§ **What is required**
Copy out all the entries exactly.

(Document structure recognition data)
::::::::
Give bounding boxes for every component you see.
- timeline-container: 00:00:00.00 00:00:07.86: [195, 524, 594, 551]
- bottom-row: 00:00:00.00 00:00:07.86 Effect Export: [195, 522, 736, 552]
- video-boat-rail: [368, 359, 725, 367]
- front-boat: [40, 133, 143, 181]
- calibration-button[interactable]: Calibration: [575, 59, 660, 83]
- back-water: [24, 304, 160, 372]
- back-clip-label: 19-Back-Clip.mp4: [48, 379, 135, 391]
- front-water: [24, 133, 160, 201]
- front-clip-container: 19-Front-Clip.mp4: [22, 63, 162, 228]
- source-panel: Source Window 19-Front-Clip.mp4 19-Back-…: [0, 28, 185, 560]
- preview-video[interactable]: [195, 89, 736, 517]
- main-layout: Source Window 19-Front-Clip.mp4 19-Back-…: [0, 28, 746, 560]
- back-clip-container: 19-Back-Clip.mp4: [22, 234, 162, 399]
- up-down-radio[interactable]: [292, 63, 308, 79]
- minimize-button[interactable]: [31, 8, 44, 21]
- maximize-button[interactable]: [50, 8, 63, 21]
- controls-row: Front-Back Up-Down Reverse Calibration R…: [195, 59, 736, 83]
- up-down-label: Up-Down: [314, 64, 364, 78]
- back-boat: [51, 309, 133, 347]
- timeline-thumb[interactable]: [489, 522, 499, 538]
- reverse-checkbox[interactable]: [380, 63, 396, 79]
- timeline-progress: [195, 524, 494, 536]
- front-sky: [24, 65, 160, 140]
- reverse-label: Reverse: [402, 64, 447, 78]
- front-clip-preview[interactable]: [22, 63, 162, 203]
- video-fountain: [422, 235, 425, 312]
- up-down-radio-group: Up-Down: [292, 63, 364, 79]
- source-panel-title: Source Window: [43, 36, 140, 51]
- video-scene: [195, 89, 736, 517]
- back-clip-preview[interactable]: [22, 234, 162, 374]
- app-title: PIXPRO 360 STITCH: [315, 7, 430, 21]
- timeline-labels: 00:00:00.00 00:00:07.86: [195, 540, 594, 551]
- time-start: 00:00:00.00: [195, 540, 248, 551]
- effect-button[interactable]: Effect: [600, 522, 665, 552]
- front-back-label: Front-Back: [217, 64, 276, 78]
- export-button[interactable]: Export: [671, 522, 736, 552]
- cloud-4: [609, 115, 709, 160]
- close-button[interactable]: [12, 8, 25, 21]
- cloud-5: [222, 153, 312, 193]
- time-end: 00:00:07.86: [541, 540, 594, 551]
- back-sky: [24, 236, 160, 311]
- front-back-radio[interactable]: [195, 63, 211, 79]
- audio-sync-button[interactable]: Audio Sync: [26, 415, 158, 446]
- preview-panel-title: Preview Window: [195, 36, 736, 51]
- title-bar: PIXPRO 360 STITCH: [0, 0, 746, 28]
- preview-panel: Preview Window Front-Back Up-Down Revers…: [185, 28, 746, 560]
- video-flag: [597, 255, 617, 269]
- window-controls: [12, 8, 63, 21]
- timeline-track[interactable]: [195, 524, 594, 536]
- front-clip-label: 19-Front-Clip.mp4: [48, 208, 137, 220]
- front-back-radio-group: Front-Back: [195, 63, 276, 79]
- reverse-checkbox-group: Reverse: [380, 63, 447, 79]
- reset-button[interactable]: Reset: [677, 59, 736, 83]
::::::::
§ **Task response**
Give bounding boxes for every component you see.
- timeline-container: 00:00:00.00 00:00:07.86: [195, 524, 594, 551]
- bottom-row: 00:00:00.00 00:00:07.86 Effect Export: [195, 522, 736, 552]
- video-boat-rail: [368, 359, 725, 367]
- front-boat: [40, 133, 143, 181]
- calibration-button[interactable]: Calibration: [575, 59, 660, 83]
- back-water: [24, 304, 160, 372]
- back-clip-label: 19-Back-Clip.mp4: [48, 379, 135, 391]
- front-water: [24, 133, 160, 201]
- front-clip-container: 19-Front-Clip.mp4: [22, 63, 162, 228]
- source-panel: Source Window 19-Front-Clip.mp4 19-Back-…: [0, 28, 185, 560]
- preview-video[interactable]: [195, 89, 736, 517]
- main-layout: Source Window 19-Front-Clip.mp4 19-Back-…: [0, 28, 746, 560]
- back-clip-container: 19-Back-Clip.mp4: [22, 234, 162, 399]
- up-down-radio[interactable]: [292, 63, 308, 79]
- minimize-button[interactable]: [31, 8, 44, 21]
- maximize-button[interactable]: [50, 8, 63, 21]
- controls-row: Front-Back Up-Down Reverse Calibration R…: [195, 59, 736, 83]
- up-down-label: Up-Down: [314, 64, 364, 78]
- back-boat: [51, 309, 133, 347]
- timeline-thumb[interactable]: [489, 522, 499, 538]
- reverse-checkbox[interactable]: [380, 63, 396, 79]
- timeline-progress: [195, 524, 494, 536]
- front-sky: [24, 65, 160, 140]
- reverse-label: Reverse: [402, 64, 447, 78]
- front-clip-preview[interactable]: [22, 63, 162, 203]
- video-fountain: [422, 235, 425, 312]
- up-down-radio-group: Up-Down: [292, 63, 364, 79]
- source-panel-title: Source Window: [43, 36, 140, 51]
- video-scene: [195, 89, 736, 517]
- back-clip-preview[interactable]: [22, 234, 162, 374]
- app-title: PIXPRO 360 STITCH: [315, 7, 430, 21]
- timeline-labels: 00:00:00.00 00:00:07.86: [195, 540, 594, 551]
- time-start: 00:00:00.00: [195, 540, 248, 551]
- effect-button[interactable]: Effect: [600, 522, 665, 552]
- front-back-label: Front-Back: [217, 64, 276, 78]
- export-button[interactable]: Export: [671, 522, 736, 552]
- cloud-4: [609, 115, 709, 160]
- close-button[interactable]: [12, 8, 25, 21]
- cloud-5: [222, 153, 312, 193]
- time-end: 00:00:07.86: [541, 540, 594, 551]
- back-sky: [24, 236, 160, 311]
- front-back-radio[interactable]: [195, 63, 211, 79]
- audio-sync-button[interactable]: Audio Sync: [26, 415, 158, 446]
- preview-panel-title: Preview Window: [195, 36, 736, 51]
- title-bar: PIXPRO 360 STITCH: [0, 0, 746, 28]
- preview-panel: Preview Window Front-Back Up-Down Revers…: [185, 28, 746, 560]
- video-flag: [597, 255, 617, 269]
- window-controls: [12, 8, 63, 21]
- timeline-track[interactable]: [195, 524, 594, 536]
- front-clip-label: 19-Front-Clip.mp4: [48, 208, 137, 220]
- front-back-radio-group: Front-Back: [195, 63, 276, 79]
- reverse-checkbox-group: Reverse: [380, 63, 447, 79]
- reset-button[interactable]: Reset: [677, 59, 736, 83]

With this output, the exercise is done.